Thursday, 19 June 2008
Marching to the Byte of the Drum
Hi - I'm Scott, an assistant on the Institutional Repository Project.
One of my main tasks on the project is to carry out usability studies that will inform and guide some of the technical developments of the project. As a team we are mindful that the repository services that are established must fit into the average academic's natural working practices as seamlessly as possible. This involves us going out talking to academics, finding out as best we can what their 'natural working practices' are; and so I've spent a lot of time lately asking academics questions about the self-archiving of their scholarly work and how much they know about the issues surrounding Institutional Repositories.
Scurrying around the campus with my paper questionnaires I've started to collect a small but growing body of data that I will hopefully be able to collate into nice, neat pie-charts and graphs. We have a core of 'early adopters' who are helping us with these studies but, as invaluable as they are, they cannot provide us with usability data for every possible research output that the University creates.
It was for this reason that I contacted our Music Librarian here at John Rylands University Library for a list of friendly music types that I could go and have a chat with; questionnaire at the ready. None of our 'early adopters' produce the kinds of research outputs that the Music School create and so I was pleased when three music lecturers agreed to meet with me.

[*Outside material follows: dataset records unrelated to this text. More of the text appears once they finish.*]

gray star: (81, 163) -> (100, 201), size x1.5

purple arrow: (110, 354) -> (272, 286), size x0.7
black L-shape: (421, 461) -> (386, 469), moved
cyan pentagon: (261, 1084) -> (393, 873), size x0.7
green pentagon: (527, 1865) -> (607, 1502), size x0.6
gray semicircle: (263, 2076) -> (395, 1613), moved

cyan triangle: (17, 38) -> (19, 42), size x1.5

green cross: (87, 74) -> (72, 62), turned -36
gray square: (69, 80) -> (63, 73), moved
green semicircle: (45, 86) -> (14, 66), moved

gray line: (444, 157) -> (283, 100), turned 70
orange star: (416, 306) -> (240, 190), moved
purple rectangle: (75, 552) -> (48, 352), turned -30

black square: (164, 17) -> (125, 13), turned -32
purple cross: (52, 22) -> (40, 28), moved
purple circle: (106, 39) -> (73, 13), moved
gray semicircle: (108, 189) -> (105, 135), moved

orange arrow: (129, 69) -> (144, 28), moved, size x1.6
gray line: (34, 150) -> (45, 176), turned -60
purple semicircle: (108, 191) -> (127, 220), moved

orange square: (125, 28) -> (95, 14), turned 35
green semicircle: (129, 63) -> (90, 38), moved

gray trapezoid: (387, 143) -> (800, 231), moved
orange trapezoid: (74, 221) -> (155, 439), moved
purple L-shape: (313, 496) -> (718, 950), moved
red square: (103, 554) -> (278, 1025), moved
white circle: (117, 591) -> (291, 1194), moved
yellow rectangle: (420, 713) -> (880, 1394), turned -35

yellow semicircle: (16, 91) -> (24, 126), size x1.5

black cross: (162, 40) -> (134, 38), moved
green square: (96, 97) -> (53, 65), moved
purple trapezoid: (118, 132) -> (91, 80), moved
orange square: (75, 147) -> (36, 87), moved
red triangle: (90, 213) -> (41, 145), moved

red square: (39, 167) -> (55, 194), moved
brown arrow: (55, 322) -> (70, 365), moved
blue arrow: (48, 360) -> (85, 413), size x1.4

After I had met with the three lecturers I sat down with my questionnaire results and tried to pull together some recurring themes. Three respondents is clearly not enough to make sound scientific conclusions but it was enough to get a flavour of musician's attitudes to open access and self archiving.
Early Conclusions
- Music has fundamentally different concerns to published literature where open access is concerned.
- It is difficult to describe music.
- There is an enthusiasm for a central repository which can create lists of research outputs.
- Technology is fast transforming modern music research outputs.
The first theme is about royalties. An academic who makes his published articles open access is not jeopardising his revenue stream. A musician who makes his music open access most certainly is. It is for this reason that the vast majority of music research outputs will most likely be either metadata only or have the attached sound file embargoed indefinitely. The key concern then, as far as the repository is concerned, is to provide the researcher with the ability to describe the music as best they can (and perhaps to link to where the music is available to purchase).
This question of description is in itself a complicated business. I took a list of metadata fields with me to the lecturers and asked them which should be absolutely mandatory, which were not necessary, and which required amending. If it wasn't already, it became very clear that it can become a wickedly complex task to satisfactorily provide the necessary fields to describe all of the varying types of potential musical outputs. Also, there are myriad ways a person can be related to a piece of music. Should the date relate always to the premiere or the publication or both? Is a new work of Beethoven's Fifth really a new work or a new manifestation of an old work?...There are many tricky issues to tackle when creating the submission form for a musical research output and the solutions to these issues are as yet unclear.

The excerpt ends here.